297 - Um estudo de pacientes que morreram na UTI comparou resultados de autópsia com os diagnósticos feitos pelos médicos quando os pacientes ainda estavam vivos. Os médicos informavam ainda seu grau de confiança. Resultado: “clínicos que estavam ‘absolutamente certos’ do diagnóstico antemortem erraram em 40% das vezes”. Aqui, mais uma vez, a superconfiança do especialista é encorajada pelos seus clientes: “De modo geral, é considerado fraqueza e sinal de vulnerabilidade que um médico mostre insegurança. Confiança tem mais valor do que incerteza e predomina uma censura contra a revelação de incerteza para os pacientes.”

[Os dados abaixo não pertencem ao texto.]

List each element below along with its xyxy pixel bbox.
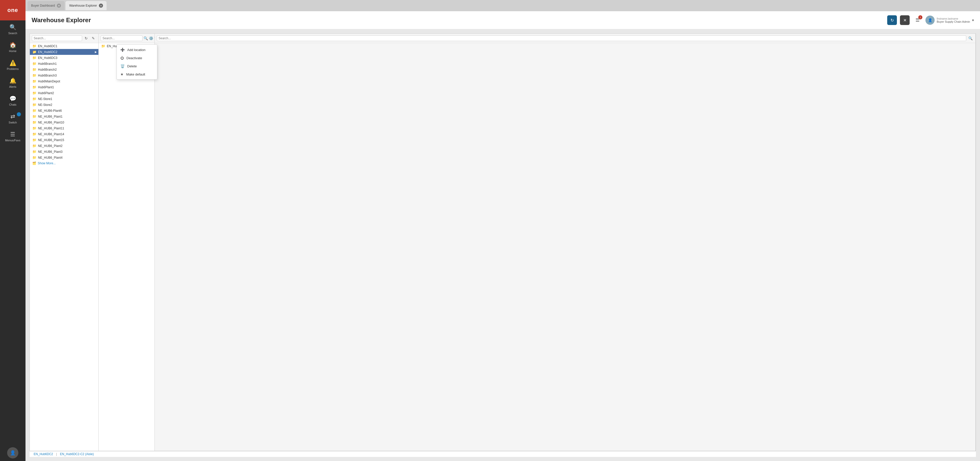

298 - Um exemplo muitas vezes citado é o de que os geólogos da Royal Dutch Shell 19 ficaram menos superconfiantes em suas avaliações de possíveis locais de perfuração após um treinamento com inúmeros casos passados dos quais se sabia o resultado. Em outras situações, a superconfiança foi mitigada (mas não eliminada) quando juízes foram encorajados a considerar hipóteses concorrentes. Porém, superconfiança é uma consequência direta das características do Sistema 1 que podem ser domadas — mas não vencidas. O principal obstáculo é que a confiança subjetiva é determinada pela coerência da história que a pessoa construiu, não pela qualidade e quantidade da informação que a sustenta.
299 - Para se livrar dessas tendências, Klein propõe um exercício "pré-mortem": Klein propõe juntar para uma breve reunião um grupo de indivíduos que estejam informados sobre ela. A premissa da reunião é um curto comunicado: “Imaginem que estamos um ano no futuro. Implementamos o plano tal como existe hoje. O resultado foi um desastre. Queiram por favor reservar de cinco a dez minutos para escrever um breve histórico desse desastre.” (...) ele supera o pensamento de grupo que afeta muitas equipes assim que uma decisão parece ter sido tomada e dá asas à imaginação dos indivíduos informados para que voem em uma direção extremamente necessária. (...) A principal virtude do pré-mortem é que ele legitima as dúvidas.